The cybercriminal world is subject to all the principles that govern complex systems. One example is relative unpredictability and an ever-changing nature. No sooner is a solution found to one aspect of cybercrime than dozens of other aspects emerge.

Ronis stressed another principle: “Complex systems cannot be controlled, only influenced.”

Ronis briefly offered some recommendations and observations, based on her broad experience in cybersecurity. One is that individual countries must recognize that the threat is dire enough to warrant setting aside national interests and decide to work together at the “grand strategy” level. Businesses and corporations must also come to appreciate how serious the problem is, and work with employees and suppliers on commonsense practices.

As a nation, we must concentrate not only on increasing encryption security, which to some degree is a dead end based on the nature of complex systems to “get around” barriers, but also developing diplomatic responses. This involves exploring why cybercrime takes place, and the goals of those who engage in it. She referred to The Art of War’s admonition that we must “understand our enemy.”
Holding countries such as China to observing the rule of law is one diplomatic response. Ronis acknowledged that Michigan Senator Debbie Stabenow has been at the forefront of insisting that, as a pertinent example, China abide by the regulations it agreed to when it became a member of the World Trade Organization.

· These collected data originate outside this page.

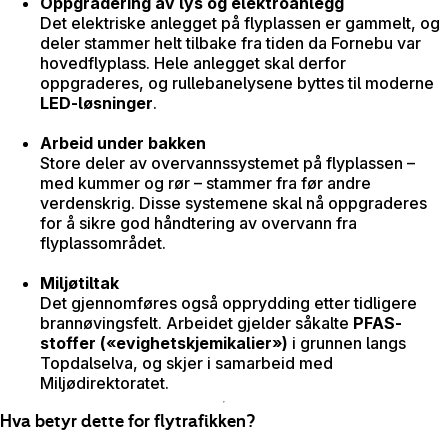
Oppgradering av lys og elektroanlegg
Det elektriske anlegget på flyplassen er gammelt, og
deler stammer helt tilbake fra tiden da Fornebu var
hovedflyplass. Hele anlegget skal derfor
oppgraderes, og rullebanelysene byttes til moderne
LED-løsninger
.
Arbeid under bakken
Store deler av overvannssystemet på flyplassen –
med kummer og rør – stammer fra før andre
verdenskrig. Disse systemene skal nå oppgraderes
for å sikre god håndtering av overvann fra
flyplassområdet.
Miljøtiltak
Det gjennomføres også opprydding etter tidligere
brannøvingsfelt. Arbeidet gjelder såkalte
PFAS-
stoffer («evighetskjemikalier»)
i grunnen langs
Topdalselva, og skjer i samarbeid med
Miljødirektoratet.
Hva betyr dette for flytrafikken?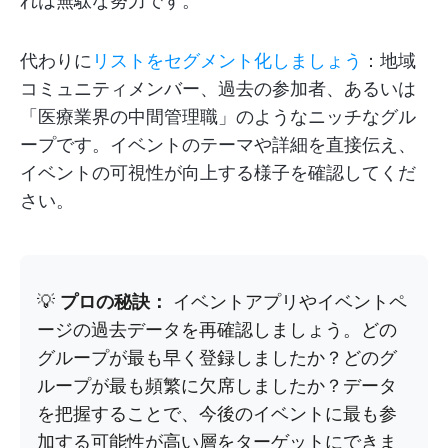
れは無駄な努力です。
代わりに
リストをセグメント化しましょう
：地域
コミュニティメンバー、過去の参加者、あるいは
「医療業界の中間管理職」のようなニッチなグル
ープです。イベントのテーマや詳細を直接伝え、
イベントの可視性が向上する様子を確認してくだ
さい。
💡
プロの秘訣：
イベントアプリやイベントペ
ージの過去データを再確認しましょう。どの
グループが最も早く登録しましたか？どのグ
ループが最も頻繁に欠席しましたか？データ
を把握することで、今後のイベントに最も参
加する可能性が高い層をターゲットにできま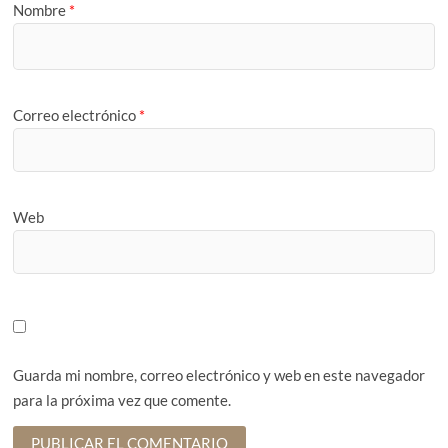
Nombre
*
Correo electrónico
*
Web
Guarda mi nombre, correo electrónico y web en este navegador
para la próxima vez que comente.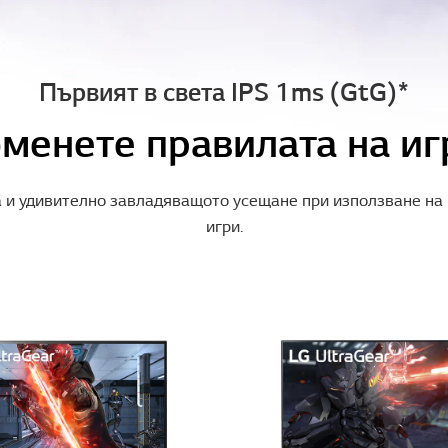
Първият в света IPS 1ms (GtG)*
менете правилата на иг
а и удивително завладяващото усещане при използване на 
игри.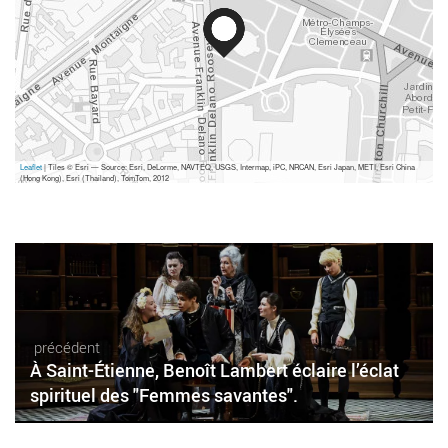
Leaflet
| Tiles © Esri — Source: Esri, DeLorme, NAVTEQ, USGS, Intermap, iPC, NRCAN, Esri Japan, METI, Esri China
(Hong Kong), Esri (Thailand), TomTom, 2012
précédent
À Saint-Étienne, Benoît Lambert éclaire l’éclat
spirituel des "Femmes savantes".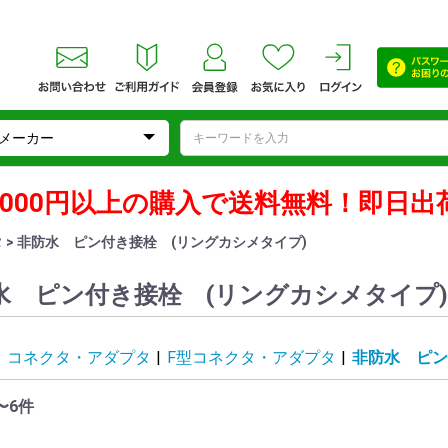
0,000円以上の購入で送料無料！即日出
タ
> 非防水 ピン付き接栓 (リングカシメタイプ)
水 ピン付き接栓 (リングカシメタイプ)
|
コネクタ・アダプタ
|
F型コネクタ・アダプタ
|
非防水 ピン
〜6件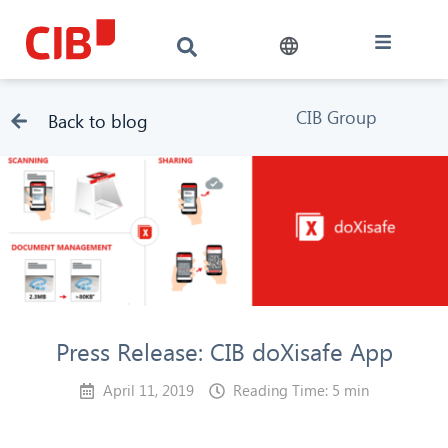
CIB Group
Back to blog
Press Release: CIB doXisafe App
April 11, 2019
Reading Time: 5 min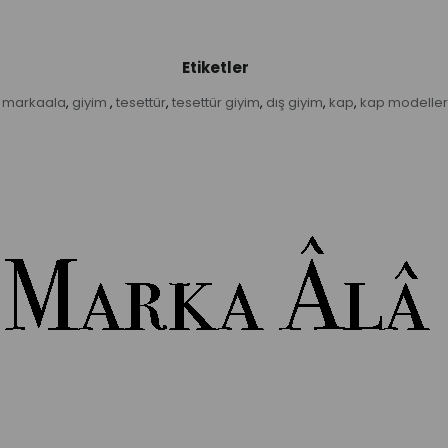
Etiketler
markaala
giyim
tesettür
tesettür giyim
dış giyim
kap
kap modeller
,
,
,
,
,
,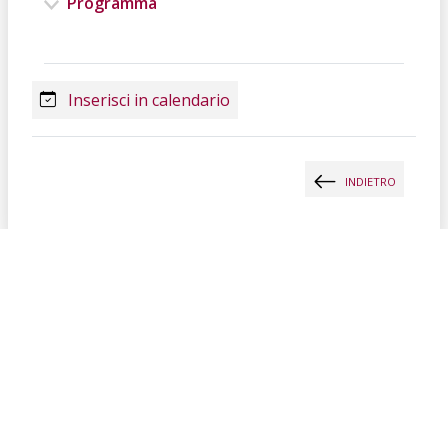
Programma
Inserisci in calendario
INDIETRO
SOSTENITORI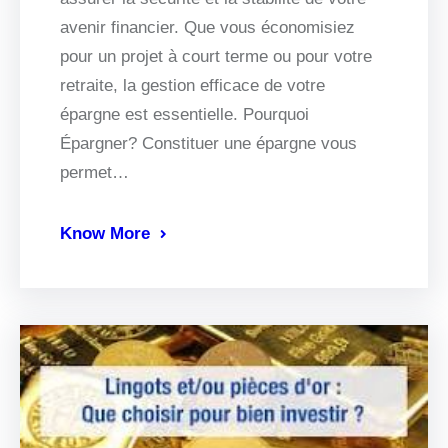
avenir financier. Que vous économisiez
pour un projet à court terme ou pour votre
retraite, la gestion efficace de votre
épargne est essentielle. Pourquoi
Épargner? Constituer une épargne vous
permet…
Know More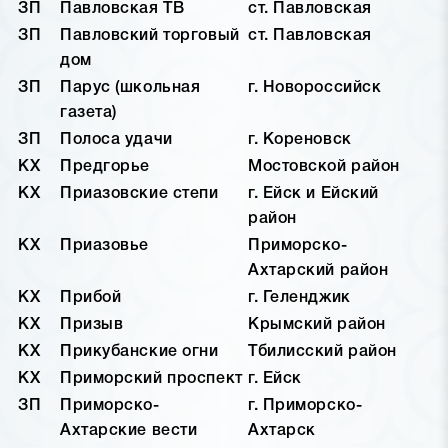
ЗП
Павловская ТВ
ст. Павловская
ЗП
Павловский торговый
ст. Павловская
дом
ЗП
Парус (школьная
г. Новороссийск
газета)
ЗП
Полоса удачи
г. Кореновск
КХ
Предгорье
Мостовской район
КХ
Приазовские степи
г. Ейск и Ейский
район
КХ
Приазовье
Приморско-
Ахтарский район
КХ
Прибой
г. Геленджик
КХ
Призыв
Крымский район
КХ
Прикубанские огни
Тбилисский район
КХ
Приморский проспект
г. Ейск
ЗП
Приморско-
г. Приморско-
Ахтарские вести
Ахтарск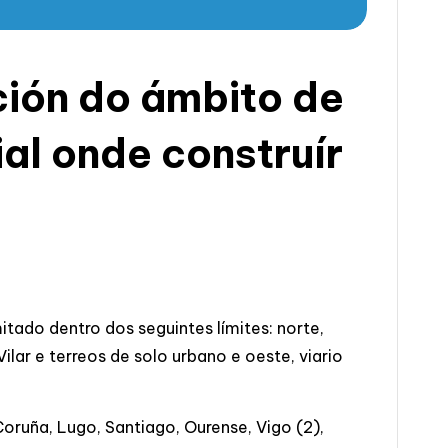
ción do ámbito de
al onde construír
tado dentro dos seguintes límites: norte,
ilar e terreos de solo urbano e oeste, viario
ruña, Lugo, Santiago, Ourense, Vigo (2),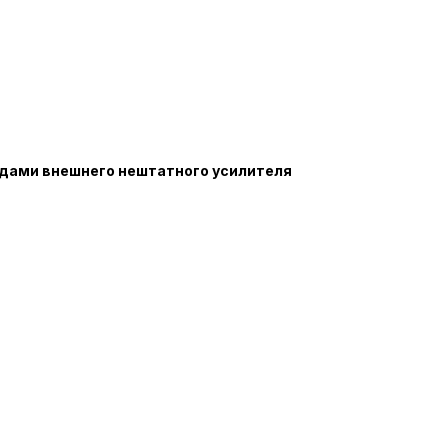
одами внешнего нештатного усилителя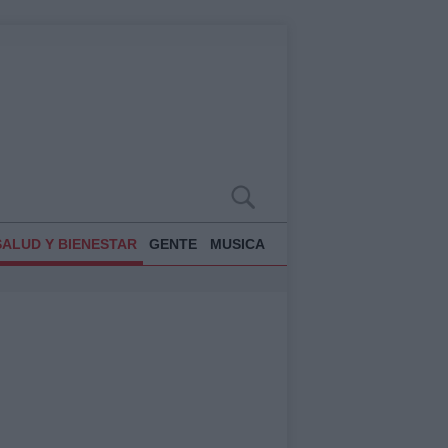
SALUD Y BIENESTAR
GENTE
MUSICA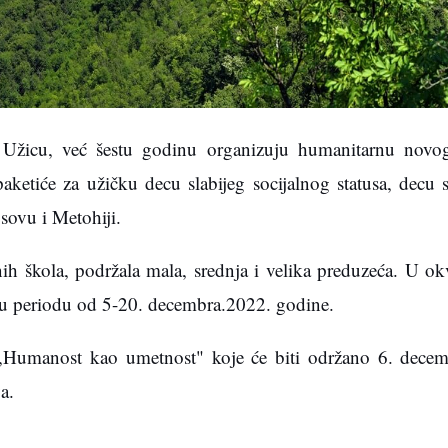
 Užicu, već šestu godinu organizuju humanitarnu novog
 paketiće za užičku decu slabijeg socijalnog statusa, decu
sovu i Metohiji.
ih škola, podržala mala, srednja i velika preduzeća. U okv
ne u periodu od 5-20. decembra.2022. godine.
,,Humanost kao umetnost" koje će biti održano 6. dece
a.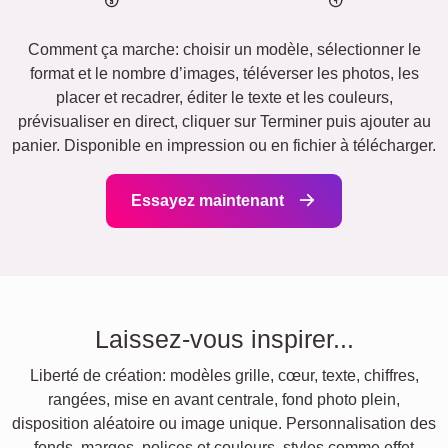
Comment ça marche: choisir un modèle, sélectionner le
format et le nombre d’images, téléverser les photos, les
placer et recadrer, éditer le texte et les couleurs,
prévisualiser en direct, cliquer sur Terminer puis ajouter au
panier. Disponible en impression ou en fichier à télécharger.
Essayez maintenant
Laissez-vous inspirer...
Liberté de création: modèles grille, cœur, texte, chiffres,
rangées, mise en avant centrale, fond photo plein,
disposition aléatoire ou image unique. Personnalisation des
fonds, marges, polices et couleurs, styles comme effet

Stabenow has introduced legislation, the American Competitiveness Plan, that would “create a trade enforcement unit to crack down on countries who violate trade laws to gain an anti-competitive advantage over our businesses and workers,” including stronger penalties “for foreign companies who steal American technology and intellectual property.”

Commented Ronis, “I hesitate to use cyber warfare as a term, but when you realize how much of the state-sponsored activity comes from China and to a small degree from  places like Russia, you see that people who have traditionally been our enemies, specifically the Chinese, have been incredibly sophisticated and systematic about getting what they want.”

Finally, and most important, we must commit the effort and resources to high-level planning. She decried the lack of successful efforts to develop a responsive or proactive plan. In response to an audience question she said she did not feel the United Nations, nor any other entity so far, has the capacity to spearhead that planning.

She said she regarded the Obama Administration’s Blueprint for a Secure Cyber Future, out of the Department of Homeland Security, as a good start. However, both because the process failed to include global stakeholders, and because the plan does not delve deeply enough into the complex systems responses needed, much more work must be undertaken.
“We need to start the discussion about building more robust systems, systems that are resilient. If cybercriminals attack the system and find it less vulnerable, and their attacks make no difference, trust me, people will stop,” she concluded.